Es el momento de podar mucho: subo y encuentro la vorágine
el aislamiento expandido. Dos palabras por su día: cumple
80 años, la tierra adormecida y al partir no basta
un abrazo. Raíces quisiéramos llevarnos
las fibras de nuestra especie. La oscuridad doblega los olivos
absorbe los fragmentos de luz pateando en los guijarros.
En el refugio construido a mordiscos, en el barro de los adioses
fiesta de la mirada arrastrada por los pasajes del silencio.
En las paredes los retratos, con gestos groseros hemos
arañado el origen poroso de nuestra especie.
El ansia es la misma: equivocarse y desgarrarse el costado.
Las ventanas abiertas nos dejan escuchar el jardín
y recordar que afuera todo es distinto.
Con su pico el ruiseñor señala un campo incendiado
manos de cortes. El agua las flores el viento los lobos la levedad
de las hojas, de las plácidas nubes que arrancan clavos.
Suena el teléfono y nadie responde, solamente gruñidos
entre nosotros y quienes han vivido en la casa días divididos.

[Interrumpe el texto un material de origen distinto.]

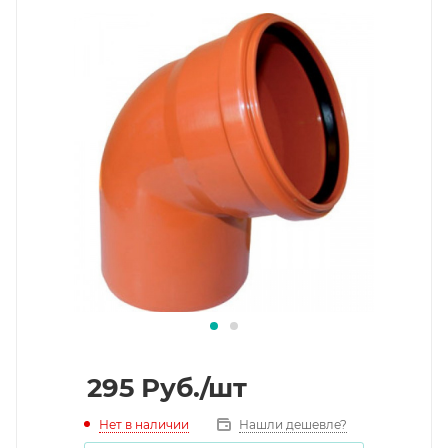
295
Руб.
/шт
Нет в наличии
Нашли дешевле?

Definición del urubú, de Margara Russotto
Urubú se llama el negro signo que
nebuloso asfixia al día.
Urubú.
Y no hablo de lingüística.
Urubú es lo que circula el vuelo y le
abre un cordón de sombras a la
carroña del camino
cuando la sequía mueve su escalera de
huesos
y ojalá el viento siguiera.
Urubú
se parece a Sur
pero nadie sabe de su procedencia:
geografía son sus plumas
que se descompone
al mismo tiempo que nuestras metáforas y la
medicina del siglo XIX.
Urubú no es cuervo, no.
Y esta ciudad
apoyada en sus balcones ciegos sin
mar
desfallece
indiferente como una mujer que
piensa en otro. Cuervo es culto
simbólico never
more.
Urubú es siempre siempre siempre.
Selfie, de Raúl Vallejo
El rostro se apropia de sí mismo
y es rastro impregnado
espejo del ojo que contempla
al que se ve ojo que mira.
Sonrisas del otro que es el yo
que lo captura desde la mirilla
incrustada, vigía que atalaya
a través de infinitos espejos.
Fotografía de uno mismo destinada a redes virtuales;
urgencia inútil de sabernos etiquetados en muros ajenos.